Au-delà de ce classement plus ou moins anecdotique, on peut se poser la question des causes de cette déformation de la réalité passée par le prisme de l’individu. L’institut Ipsos révèle 5 causes majeures expliquant l’écart : tout d’abord l’habileté ou non à se représenter des données mathématiques et statistiques. Ensuite les préjugés propres à chaque individu, mais aussi l’incapacité à compter dans les pays les moins avancés. En outre, l’influence des média et de leur traitement des faits peut évidemment déformer la perception : par exemple si les Français sont ceux qui se trompent le plus sur le nombre de Musulmans en France, c’est probablement car le traitement médiatique de ce sujet est très fort depuis plusieurs années. Enfin, il peut sembler a priori normal de ne pas connaître certains chiffres, c’est la cause que l’institut convoque en dernier : l’ignorance rationnelle.

Un patchwork mondial qui recouvre plusieurs réalités

L’étude permet aussi de mettre en perspective de nombreuses différences internationales. Ainsi, plusieurs exemples frappants mettent en exergue cette diversité à travers le monde. On peut évoquer l’inégale distribution de la richesse à travers le monde : Ainsi, 1% des Russes les plus riches possèdent 70% de la richesse du pays quand 1% des Néo-Zélandais les plus riches possèdent seulement 18% de la richesse du pays. Sur l’égalité des sexes, la comparaison est similaire : seules 10% des « hommes politiques » sont des femmes au Brésil contre 44% en Suède.

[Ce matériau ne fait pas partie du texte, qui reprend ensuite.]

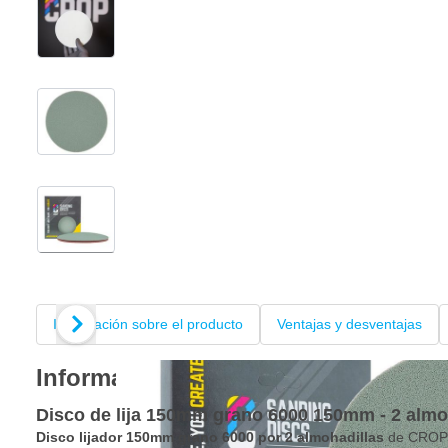
View larger image
View larger image
View larger image
+14
Información sobre el producto
Ventajas y desventajas
Información sobre el producto
Disco de lija 150mm grano 6000 150mm - 2 almoh
Disco lijador
150mm grano 6000 por 2 almohadillas
de CROP e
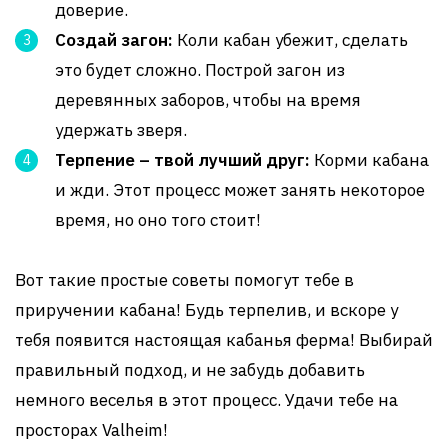
доверие.
Создай загон:
Коли кабан убежит, сделать
это будет сложно. Построй загон из
деревянных заборов, чтобы на время
удержать зверя.
Терпение – твой лучший друг:
Корми кабана
и жди. Этот процесс может занять некоторое
время, но оно того стоит!
Вот такие простые советы помогут тебе в
приручении кабана! Будь терпелив, и вскоре у
тебя появится настоящая кабанья ферма! Выбирай
правильный подход, и не забудь добавить
немного веселья в этот процесс. Удачи тебе на
просторах Valheim!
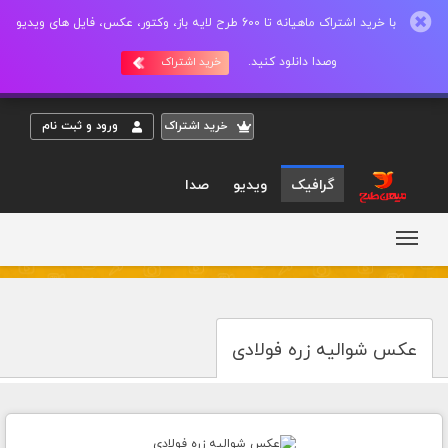
با خرید اشتراک ماهیانه تا 600 طرح لایه باز، وکتور، عکس، فایل های ویدیو
وصدا دانلود کنید.
خرید اشتراک
خريد اشتراک
ورود و ثبت نام
گرافیک
ویدیو
صدا
عکس شوالیه زره فولادی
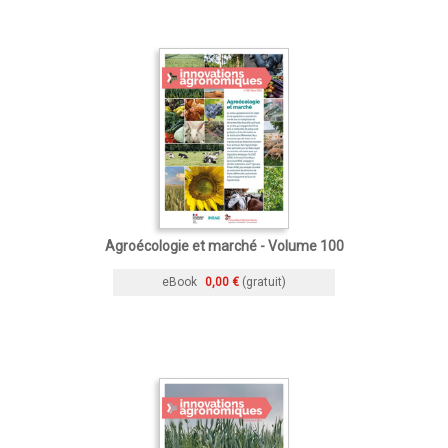
Agroécologie et marché - Volume 100
eBook
0,00 €
(gratuit)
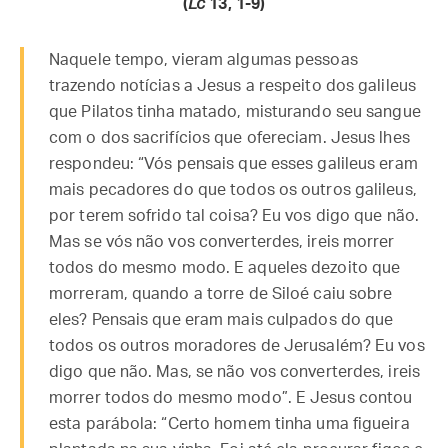
(
Lc
13, 1-9)
Naquele tempo, vieram algumas pessoas
trazendo notícias a Jesus a respeito dos galileus
que Pilatos tinha matado, misturando seu sangue
com o dos sacrifícios que ofereciam. Jesus lhes
respondeu: “Vós pensais que esses galileus eram
mais pecadores do que todos os outros galileus,
por terem sofrido tal coisa? Eu vos digo que não.
Mas se vós não vos converterdes, ireis morrer
todos do mesmo modo. E aqueles dezoito que
morreram, quando a torre de Siloé caiu sobre
eles? Pensais que eram mais culpados do que
todos os outros moradores de Jerusalém? Eu vos
digo que não. Mas, se não vos converterdes, ireis
morrer todos do mesmo modo”. E Jesus contou
esta parábola: “Certo homem tinha uma figueira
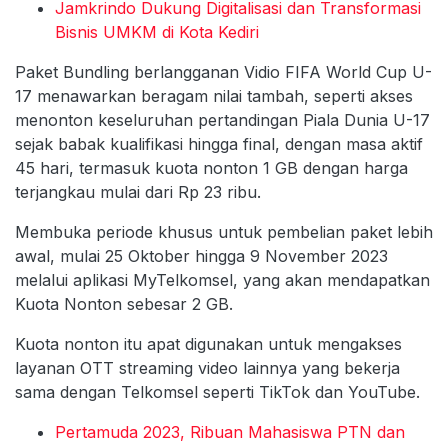
Jamkrindo Dukung Digitalisasi dan Transformasi
Bisnis UMKM di Kota Kediri
Paket Bundling berlangganan Vidio FIFA World Cup U-
17 menawarkan beragam nilai tambah, seperti akses
menonton keseluruhan pertandingan Piala Dunia U-17
sejak babak kualifikasi hingga final, dengan masa aktif
45 hari, termasuk kuota nonton 1 GB dengan harga
terjangkau mulai dari Rp 23 ribu.
Membuka periode khusus untuk pembelian paket lebih
awal, mulai 25 Oktober hingga 9 November 2023
melalui aplikasi MyTelkomsel, yang akan mendapatkan
Kuota Nonton sebesar 2 GB.
Kuota nonton itu apat digunakan untuk mengakses
layanan OTT streaming video lainnya yang bekerja
sama dengan Telkomsel seperti TikTok dan YouTube.
Pertamuda 2023, Ribuan Mahasiswa PTN dan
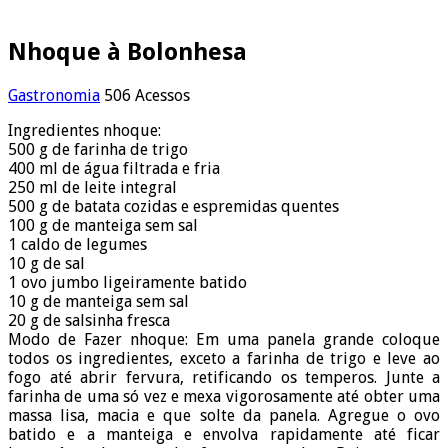
Nhoque à Bolonhesa
Gastronomia
506 Acessos
Ingredientes nhoque:
500 g de farinha de trigo
400 ml de água filtrada e fria
250 ml de leite integral
500 g de batata cozidas e espremidas quentes
100 g de manteiga sem sal
1 caldo de legumes
10 g de sal
1 ovo jumbo ligeiramente batido
10 g de manteiga sem sal
20 g de salsinha fresca
Modo de Fazer nhoque: Em uma panela grande coloque
todos os ingredientes, exceto a farinha de trigo e leve ao
fogo até abrir fervura, retificando os temperos. Junte a
farinha de uma só vez e mexa vigorosamente até obter uma
massa lisa, macia e que solte da panela. Agregue o ovo
batido e a manteiga e envolva rapidamente até ficar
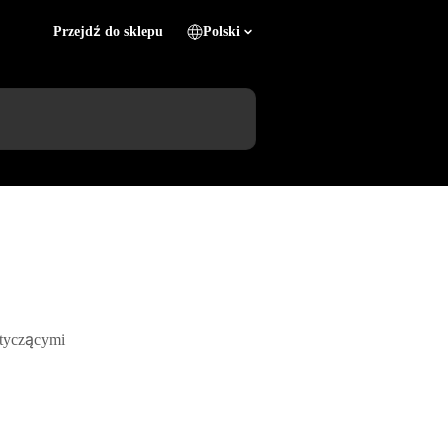
Przejdź do sklepu
Polski
otyczącymi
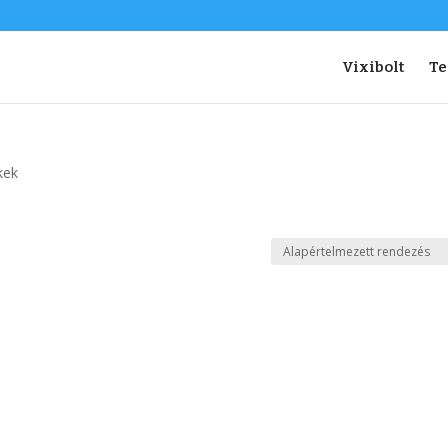
Vixibolt
T
kek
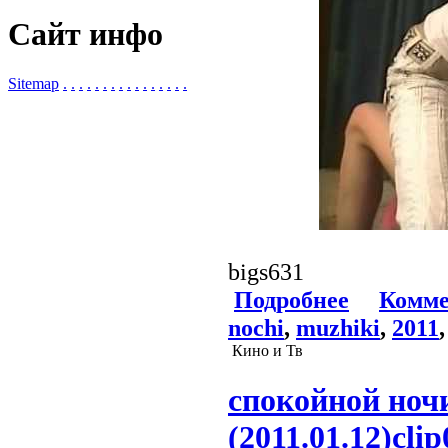
Сайт инфо
Sitemap
.
.
.
.
.
.
.
.
.
.
.
.
.
.
.
.
bigs631
Подробнее
Комме
nochi
,
muzhiki
,
2011
Кино и Тв
спокойной ноч
(2011.01.12)clip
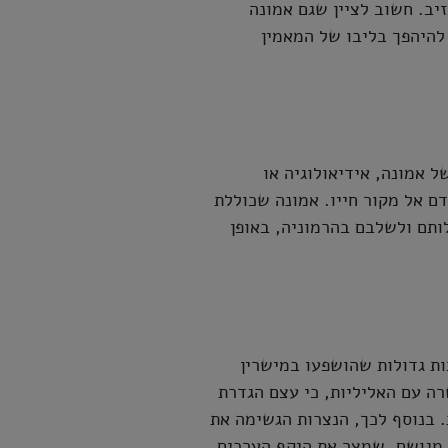
יב. חשוב לציין שגם אמונה
 להיהפך בליבו של המאמין
ל אמונה, אידיאולוגיה או
 אל מקור חייו. אמונה שכוללת
ותם ולשלבם בהרמוניה, באופן
ות גדולות שהושפעו במישרין
רה עם האליליות, כי עצם הגדרת
. בנוסף לכך, הנצרות הגשימה את
מגושם, שמצר את היקף הערכים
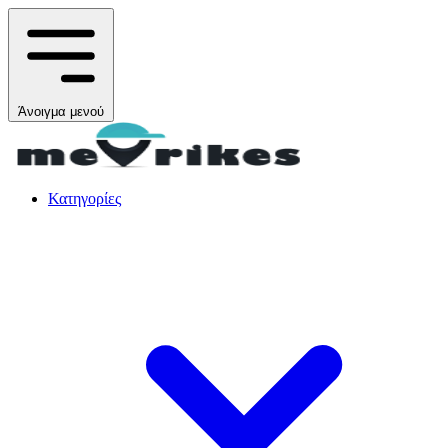
Άνοιγμα μενού
Κατηγορίες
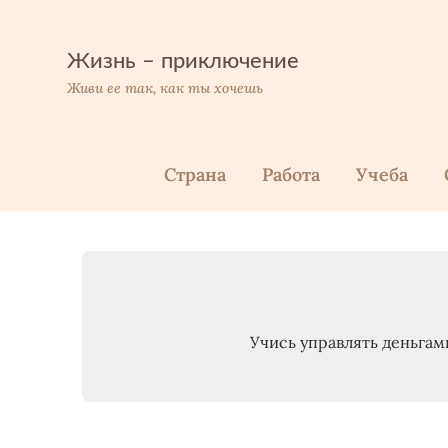
Перейти
к
содержимому
Жизнь – приключение
Живи ее так, как ты хочешь
Страна
Работа
Учеба
Учись управлять деньгами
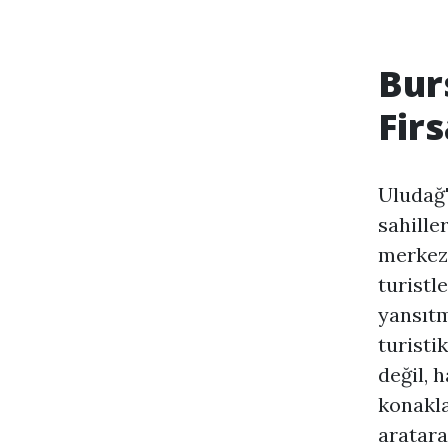
Bur
Firs
Uludağ'
sahille
merkezl
turistl
yansıtm
turistik
değil, 
konakla
aratara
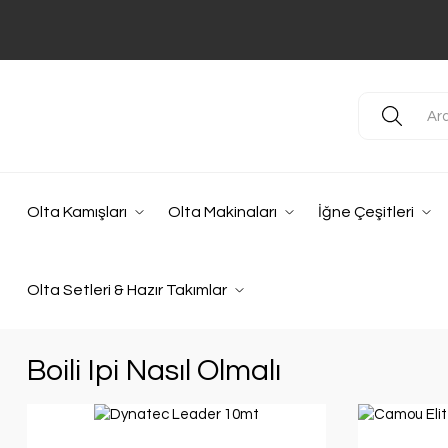
Olta Kamışları
Olta Makinaları
İğne Çeşitleri
Olta Setleri & Hazır Takımlar
Boili Ipi Nasıl Olmalı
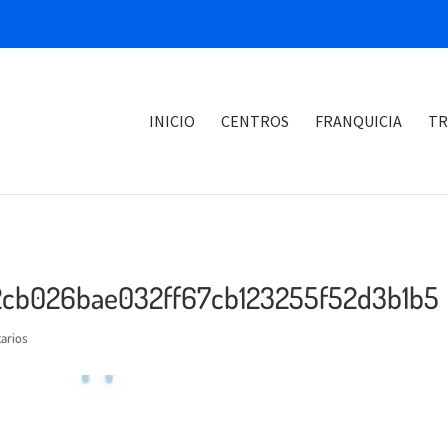
INICIO
CENTROS
FRANQUICIA
TR
f2cb026bae032ff67cb123255f52d3b1b5
arios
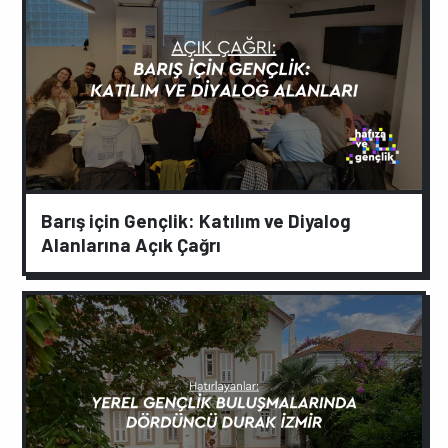
Barış için Gençlik: Katılım ve Diyalog
Alanlarına Açık Çağrı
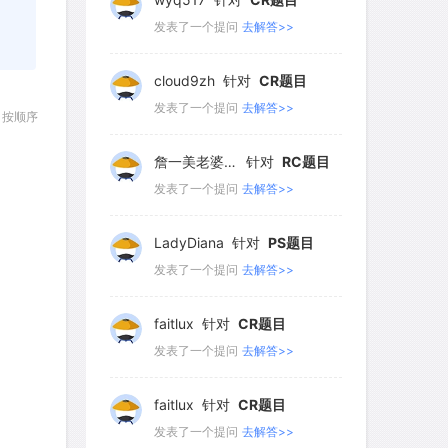
107
108
109
110
111
发表了一个提问
去解答>>
112
113
114
115
116
詹一美老婆不认输
针对
RC题目
117
118
119
120
121
发表了一个提问
去解答>>
按顺序
122
123
124
125
126
LadyDiana
针对
PS题目
127
128
129
130
131
发表了一个提问
去解答>>
132
133
134
135
136
faitlux
针对
CR题目
137
138
139
140
141
发表了一个提问
去解答>>
142
143
144
145
146
faitlux
针对
CR题目
147
148
149
150
151
发表了一个提问
去解答>>
152
153
154
155
156
Rainie兔
针对
PS题目
157
158
159
160
161
发表了一个提问
去解答>>
162
163
164
165
166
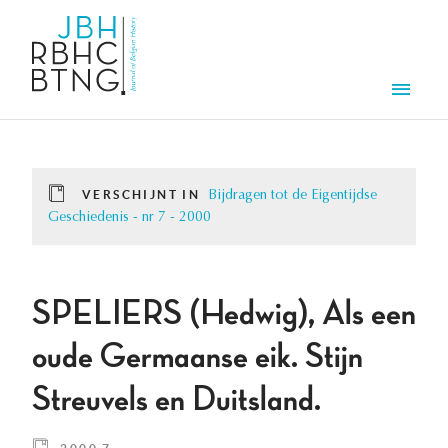
Overslaan en naar de inhoud gaan
Men
VERSCHIJNT IN
Bijdragen tot de Eigentijdse
Geschiedenis - nr 7 - 2000
SPELIERS (Hedwig), Als een
oude Germaanse eik. Stijn
Streuvels en Duitsland.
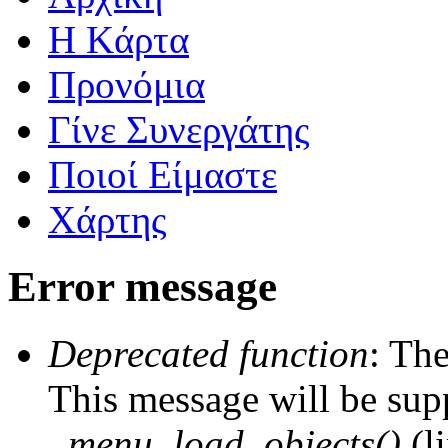
Η Kάρτα
Προνόμια
Γίνε Συνεργάτης
Ποιοί Είμαστε
Χάρτης
Error message
Deprecated function
: The
This message will be supp
_menu_load_objects()
(l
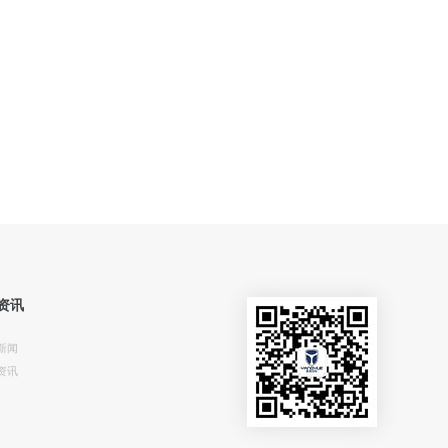
资讯
新闻
资讯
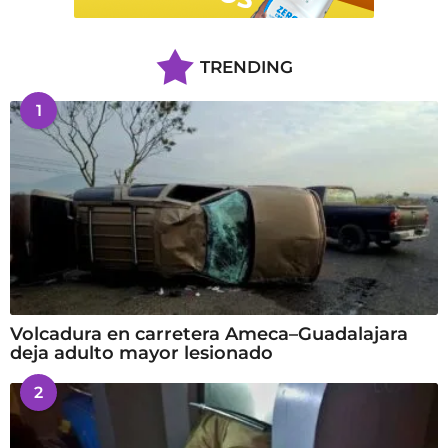
TRENDING
1
Volcadura en carretera Ameca–Guadalajara
deja adulto mayor lesionado
2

 On peut également évoquer les morphologies et habitudes alimentaires aux antipodes : quand 66% des Américains sont en surpoids ou obèses contre seulement 23% des Japonais.

La diversité du monde, c’est aussi les modèles familiaux qui sont complétement différents au sein d’un même continent : si 50% des Italiens âgés entre 25 et 34 ans habitent chez leurs parents, seulement 4% des jeunes Norvégiens vivent encore dans le foyer familial. Un différentiel qui met en évidence la différence d’impact de la crise économique en fonction des pays.

Au-delà des préjugés, l’étude démontre donc la singularité de chacun des pays et le patchwork que représente le monde à travers la diversité des réalités qui s’y appliquent.